Johns Hopkins Announces Cloud-Based Platform Dubbed AnVIL
According to a news release from Johns Hopkins University, a team co-led by Michael Schatz, Bloomberg Distinguished Professor of computer science and biology at Johns Hopkins, created a cloud-based platform that gives researchers access to a large genomics database.
The release states that “Known as AnVIL (Genomic Data Science Analysis, Visualization, and Informatics Lab-space), the new platform gives any researcher with an Internet connection access to thousands of analysis tools, patient records, and more than 300,000 genomes. The work, a project of the National Human Genome Institute, appears in Cell Genomics.”
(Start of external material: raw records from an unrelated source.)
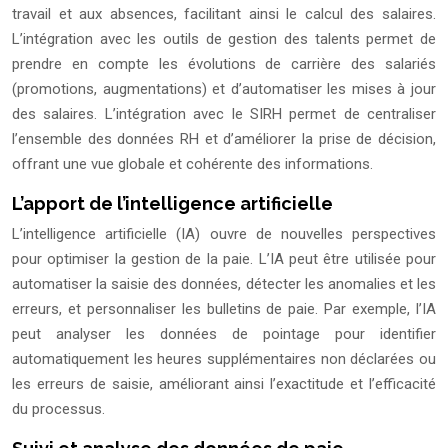
travail et aux absences, facilitant ainsi le calcul des salaires.
L’intégration avec les outils de gestion des talents permet de
prendre en compte les évolutions de carrière des salariés
(promotions, augmentations) et d’automatiser les mises à jour
des salaires. L’intégration avec le SIRH permet de centraliser
l’ensemble des données RH et d’améliorer la prise de décision,
offrant une vue globale et cohérente des informations.
L’apport de l’intelligence artificielle
L’intelligence artificielle (IA) ouvre de nouvelles perspectives
pour optimiser la gestion de la paie. L’IA peut être utilisée pour
automatiser la saisie des données, détecter les anomalies et les
erreurs, et personnaliser les bulletins de paie. Par exemple, l’IA
peut analyser les données de pointage pour identifier
automatiquement les heures supplémentaires non déclarées ou
les erreurs de saisie, améliorant ainsi l’exactitude et l’efficacité
du processus.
Further, “Typically, genomic analysis starts with researchers downloading massive amounts of data from centralized warehouses to their own data centers, a process that is not only time-consuming, inefficient, and expensive, but also makes collaborating with researchers at other institutions difficult. Genetic risk factors for ailments such as cancer or cardiovascular disease are often very subtle, so researchers must analyze thousands of patients' genomes to discover new associations. The raw data for a single human genome comprises about 40GB, so downloading thousands of genomes to conduct such research can take takes several days to several weeks.”
Additionally, studies that require the integration of data collected at various institutions requires each institution to download its own copy while maintaining patient-data security and this challenge will only become larger in the future when larger studies are being done.
"AnVIL will be transformative for institutions of all sizes, especially smaller institutions that don't have the resources to build their own data centers. It is our hope that AnVIL levels the playing field, so that everyone has equal access to make discoveries," Schatz said in the release.
The release concludes that “Already, the AnVIL team has collected petabytes of data (1 petabyte equals one million GB) from several of the largest NHGRI projects, including hundreds of thousands of genomes from the Genotype-Tissue Expression, Centers for Mendelian Genetics, and Centers for Common Disease Genomics projects, with plans to host many more projects in the near future.”